Yoksa “kavga gürültü, çekişme didişmeyle hiçbir yere varamayız, kazanan yine Rum tarafı olur!”
*****
CANIMIZA OKUYAN AMBARGOLAR!
5 Temmuz 1995’de Avrupa Birliği ABAD kararlarını çıkardıydı. Yani 24 yıldır “Avrupa Birliği Adalet Divanının” aldığı kararıyla ekonomik ambargo altındayız..
Deniz ve Hava limanlarımız Türkiye dışındaki ülkelerin “limanlarına” uğrayamaz, Türkiye dışındaki ülkelerin gemi ve uçakları da KKTC limanlarına girmez çıkmaz..
Buna karşılık Türkiye de “Ankara Anlaşmasına karşın tüm deniz ve hava limanlarını Rum tarafına kapatmıştır…
Dünyanın en büyük deniz filolarından birine sahip olan Rum tarafının özellikle Türkiye’den borularla İskenderun körfezine oradan da tankerlere boşatılan petrolden dolayı büyük zararı vardır çünkü tankerleri TC limanlarına uğrayamamaktadır..
Ne var ki bu “kısasa kısas” dalaşı “ABAD kararlarıyla en çok bize zarar verdi. Şöyle ki tek bir kuşumuz bile KKTC’den Türkiye’ye uğrayıp oradan “okey” almazsa bir milim öteye uçamaz!
Kısaca “ambargolar” altında “ancak bugün olduğumuz kadar olabiliyoruz!”
(Oysa sadece hatırımız için” ve “siyasi çözüme inançta” eğer Türkiye AB ile üyelik müzakerlerini olağan süreçlerde sürdürebilse en azından şu komşumuz Rum kadar “politika” yapabilse yada “AB ile özel ortaklığı” kabul edebilseydi büyük olasılıkla hem çözüme giden yollar açılır hem de ambargosuz ekonomimizle (belki) daha kalkınmış olurduk.
NE var ki ağalık paşalık genlerimizde var. Akşam Kanuni Sultan Süleyman ile yatar, Sabah Fatih Sultan Mehmet ile kalkarız!
- Dünya Savaşında bizi Arabistan çöllerinde arkamızdan hançerleyen Arapları “Müslüman kardeşlerimiz” diyerek korumaya soyunur İsrail’le kavga ederiz!

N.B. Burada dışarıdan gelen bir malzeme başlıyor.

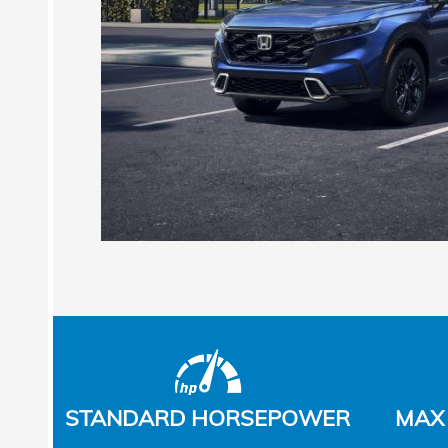
STANDARD HORSEPOWER
MAX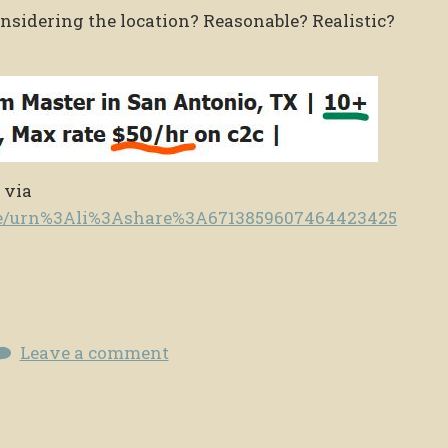
considering the location? Reasonable? Realistic?
 via
te/urn%3Ali%3Ashare%3A6713859607464423425
Leave a comment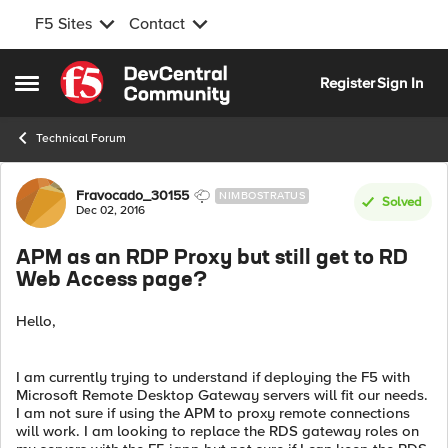
F5 Sites
Contact
Skip to content
Register
Sign In
Open Side Menu
Technical Forum
Forum Discussion
Fravocado_30155
NIMBOSTRATUS
Solved
Dec 02, 2016
APM as an RDP Proxy but still get to RD
Web Access page?
Hello,
I am currently trying to understand if deploying the F5 with
Microsoft Remote Desktop Gateway servers will fit our needs.
I am not sure if using the APM to proxy remote connections
will work. I am looking to replace the RDS gateway roles on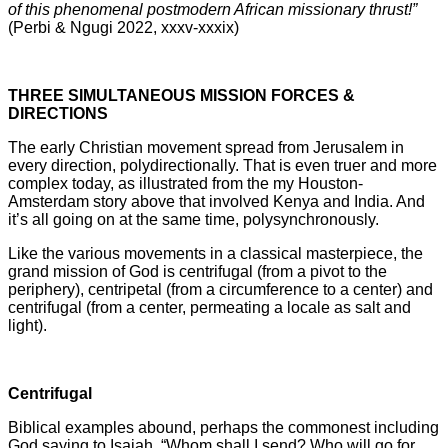
of this phenomenal postmodern African missionary thrust!”
(Perbi & Ngugi 2022, xxxv-xxxix)
THREE SIMULTANEOUS MISSION FORCES &
DIRECTIONS
The early Christian movement spread from Jerusalem in
every direction, polydirectionally. That is even truer and more
complex today, as illustrated from the my Houston-
Amsterdam story above that involved Kenya and India. And
it’s all going on at the same time, polysynchronously.
Like the various movements in a classical masterpiece, the
grand mission of God is centrifugal (from a pivot to the
periphery), centripetal (from a circumference to a center) and
centrifugal (from a center, permeating a locale as salt and
light).
Centrifugal
Biblical examples abound, perhaps the commonest including
God saying to Isaiah, “Whom shall I send? Who will go for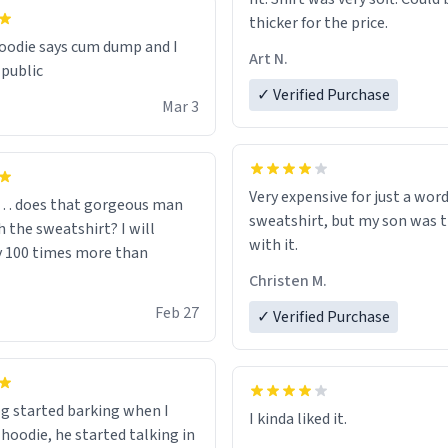
thicker for the price.
odie says cum dump and I
Art N.
 public
✓ Verified Purchase
Mar 3
Very expensive for just a word
… does that gorgeous man
sweatshirt, but my son was t
 the sweatshirt? I will
with it.
y 100 times more than
Christen M.
Feb 27
✓ Verified Purchase
g started barking when I
 hoodie, he started talking in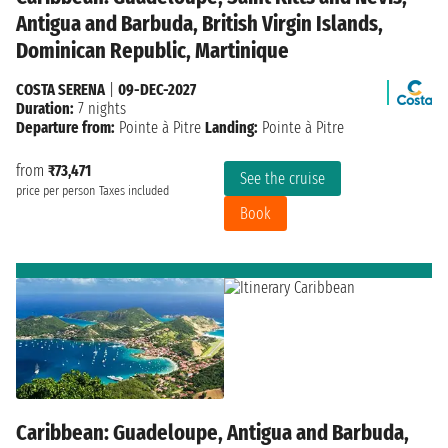
Antigua and Barbuda, British Virgin Islands,
Dominican Republic, Martinique
COSTA SERENA
|
09-DEC-2027
Duration:
7 nights
Departure from:
Pointe à Pitre
Landing:
Pointe à Pitre
from
₹73,471
See the cruise
price per person
Taxes included
Book
Caribbean: Guadeloupe, Antigua and Barbuda,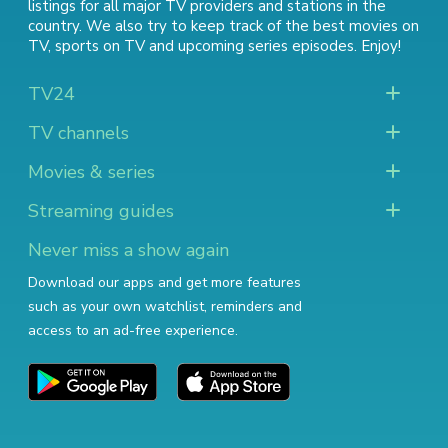
listings for all major TV providers and stations in the
country. We also try to keep track of
the best movies on
TV
,
sports on TV
and
upcoming series episodes
. Enjoy!
TV24
TV channels
Movies & series
Streaming guides
Never miss a show again
Download our apps and get more features
such as your own watchlist, reminders and
access to an ad-free experience.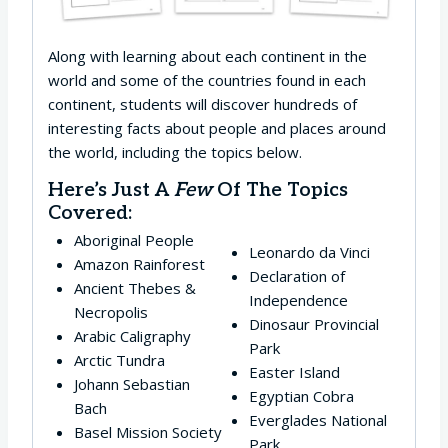
Along with learning about each continent in the
world and some of the countries found in each
continent, students will discover hundreds of
interesting facts about people and places around
the world, including the topics below.
Here’s Just A
Few
Of The Topics
Covered:
Aboriginal People
Leonardo da Vinci
Amazon Rainforest
Declaration of
Ancient Thebes &
Independence
Necropolis
Dinosaur Provincial
Arabic Caligraphy
Park
Arctic Tundra
Easter Island
Johann Sebastian
Egyptian Cobra
Bach
Everglades National
Basel Mission Society
Park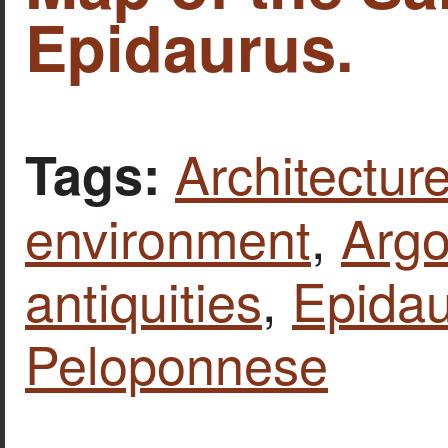
Epidaurus.
Architecture
Tags:
environment
,
Argo
antiquities
,
Epida
Peloponnese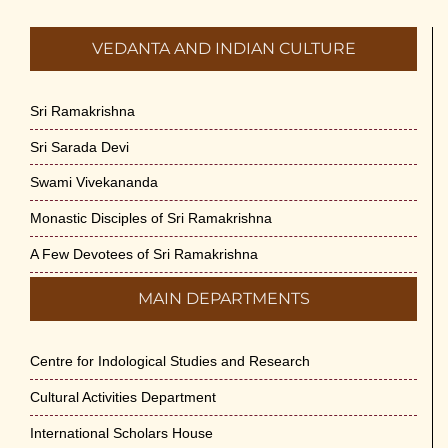
VEDANTA AND INDIAN CULTURE
Sri Ramakrishna
Sri Sarada Devi
Swami Vivekananda
Monastic Disciples of Sri Ramakrishna
A Few Devotees of Sri Ramakrishna
MAIN DEPARTMENTS
Centre for Indological Studies and Research
Cultural Activities Department
International Scholars House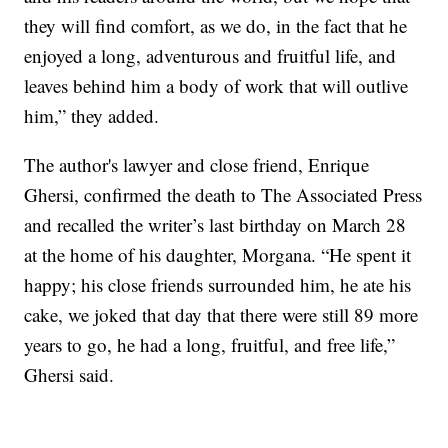
they will find comfort, as we do, in the fact that he
enjoyed a long, adventurous and fruitful life, and
leaves behind him a body of work that will outlive
him,” they added.
The author's lawyer and close friend, Enrique
Ghersi, confirmed the death to The Associated Press
and recalled the writer’s last birthday on March 28
at the home of his daughter, Morgana. “He spent it
happy; his close friends surrounded him, he ate his
cake, we joked that day that there were still 89 more
years to go, he had a long, fruitful, and free life,”
Ghersi said.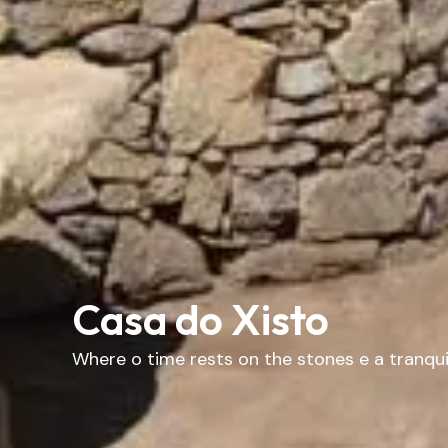
Casa do Xisto
Where
o
time
rests
on
the
stones
e
a
tranqui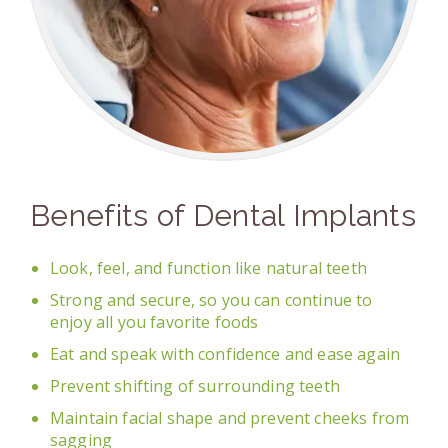
Benefits of Dental Implants
Look, feel, and function like natural teeth
Strong and secure, so you can continue to
enjoy all you favorite foods
Eat and speak with confidence and ease again
Prevent shifting of surrounding teeth
Maintain facial shape and prevent cheeks from
sagging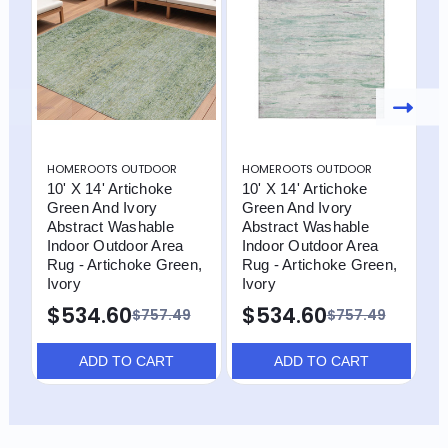
HOMEROOTS OUTDOOR
HOMEROOTS OUTDOOR
H
10' X 14' Artichoke
10' X 14' Artichoke
1
Green And Ivory
Green And Ivory
G
Abstract Washable
Abstract Washable
A
Indoor Outdoor Area
Indoor Outdoor Area
I
Rug - Artichoke Green,
Rug - Artichoke Green,
R
Ivory
Ivory
$534.60
$534.60
$757.49
$757.49
ADD TO CART
ADD TO CART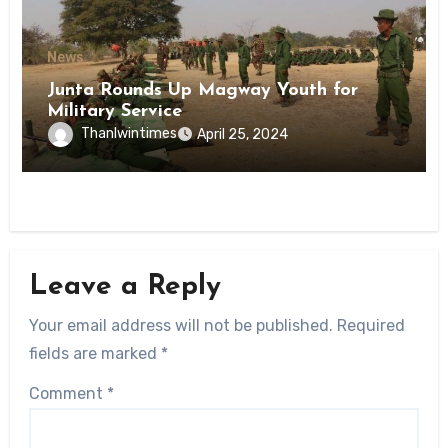
News
Junta Rounds Up Magway Youth for
Military Service
Thanlwintimes
April 25, 2024
Leave a Reply
Your email address will not be published.
Required
fields are marked
*
Comment
*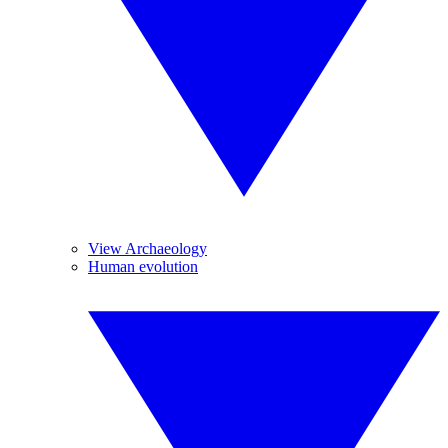
View Archaeology
Human evolution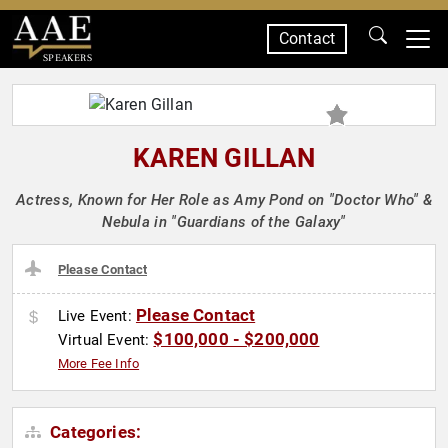
Contact
SPEAKERS
KAREN GILLAN
Actress, Known for Her Role as Amy Pond on "Doctor Who" &
Nebula in "Guardians of the Galaxy"
Please Contact
Please Contact
Live Event:
$100,000 - $200,000
Virtual Event:
More Fee Info
Categories: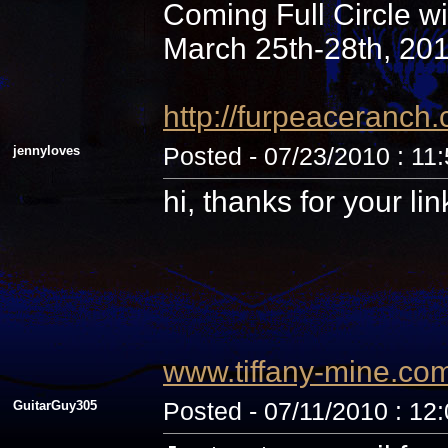
Coming Full Circle wi
March 25th-28th, 20
http://furpeaceranc
jennyloves
Posted - 07/23/2010 : 11
hi, thanks for your li
www.tiffany-mine.co
GuitarGuy305
Posted - 07/11/2010 : 12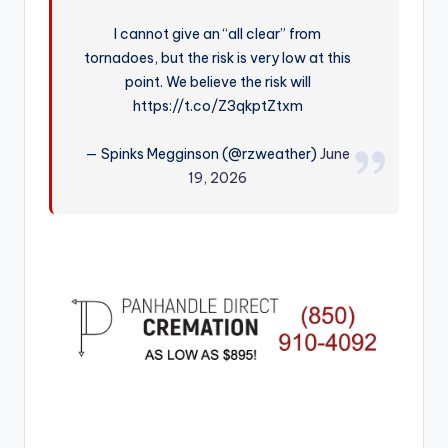
r
I cannot give an “all clear” from
tornadoes, but the risk is very low at this
point. We believe the risk will
https://t.co/Z3qkptZtxm
— Spinks Megginson (@rzweather)
June
19, 2026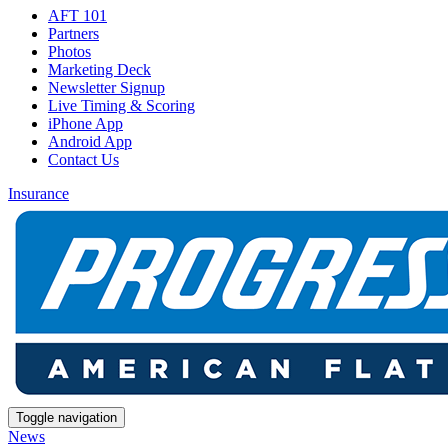
AFT 101
Partners
Photos
Marketing Deck
Newsletter Signup
Live Timing & Scoring
iPhone App
Android App
Contact Us
Insurance
Toggle navigation
News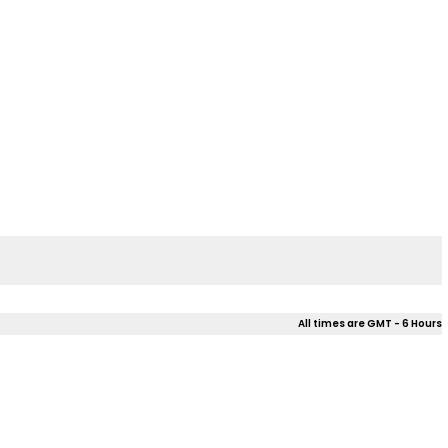
All times are GMT - 6 Hours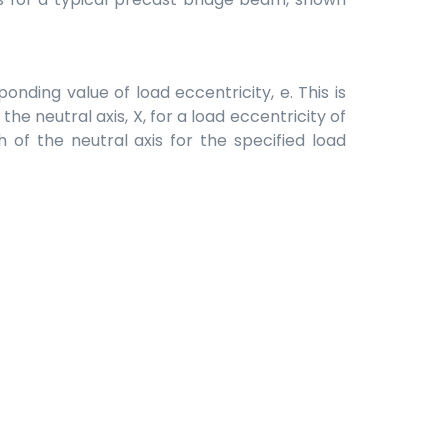
onding value of load eccentricity, e. This is
he neutral axis, X, for a load eccentricity of
 of the neutral axis for the specified load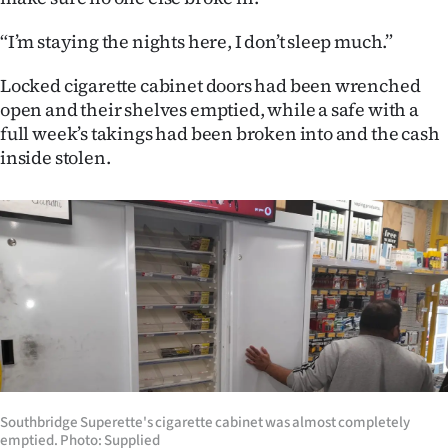
|
“I’m staying the nights here, I don’t sleep much.”
CREATE
Locked cigarette cabinet doors had been wrenched
ACCOUNT
open and their shelves emptied, while a safe with a
full week’s takings had been broken into and the cash
SUBSCRIBE
inside stolen.
My
Account
E-
Edition
Contact
us
Southbridge Superette's cigarette cabinet was almost completely
emptied. Photo: Supplied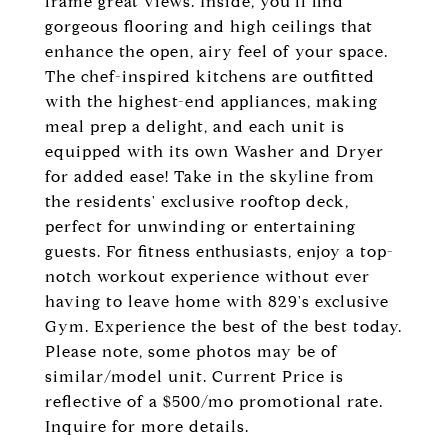
frame great views. Inside, you'll find
gorgeous flooring and high ceilings that
enhance the open, airy feel of your space.
The chef-inspired kitchens are outfitted
with the highest-end appliances, making
meal prep a delight, and each unit is
equipped with its own Washer and Dryer
for added ease! Take in the skyline from
the residents' exclusive rooftop deck,
perfect for unwinding or entertaining
guests. For fitness enthusiasts, enjoy a top-
notch workout experience without ever
having to leave home with 829's exclusive
Gym. Experience the best of the best today.
Please note, some photos may be of
similar/model unit. Current Price is
reflective of a $500/mo promotional rate.
Inquire for more details.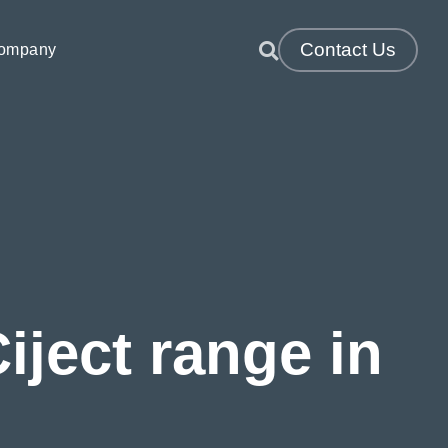
Contact Us
ompany
TM & VRTM)
Resin Infusion & Direct Infusion
Thermosets
ject range in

Sonra da dünyanın en yalnız ülkesi esamesine düşer Kıbrıs’ta bile haklı olan davamızı destekleyecek Türkiye dostu tek bir ülke bulamayız..
Eee! Yani bu Türkiye’den başka “kollayanı ve destekçisi olmayan bu KKTC’nin ne olmasını beklersiniz?
NİTEKİM hiçbir şey olamadık! Şöyle ki yaptıklarımızı bir iki yıl sonra ya yıkmaktayız yada restore etmek ihtiyacı duymaktayız!
Nitekim “İnşaat Sektörünün yarattığı çarpık yapılaşmayı önlemek için sonunda “Emirnameler” çıkarmak zorunda kaldık!
Dış ülkelerden öğrenci, turist, işçi, sermayedar, yatırımcı diye aramıza katılan “insanları” kayda kuyda alamadığımızdan sonunda “İkamet ve Vizeler” tüzüğü” çıkardık.
İYİ ama geçmişte de “Tek Sosyal Güvenlik Sistemini” hayata geçiren yine bizdik..
Sözde “çalışanı, kamu görevlisi-işçiyi” ayni pota içinde derecelendirecektik.”
Başardığımız söylenemez! Öncesi neyse sonrası da öyle geldiği gibi gitmekte!
Anlıyoruz ki “yaptığımız yasaları” çalıştıracak kabiliyet ve “Devlet deneyimine” sahip değiliz. Hem de 45 yıl sonra hâlâ!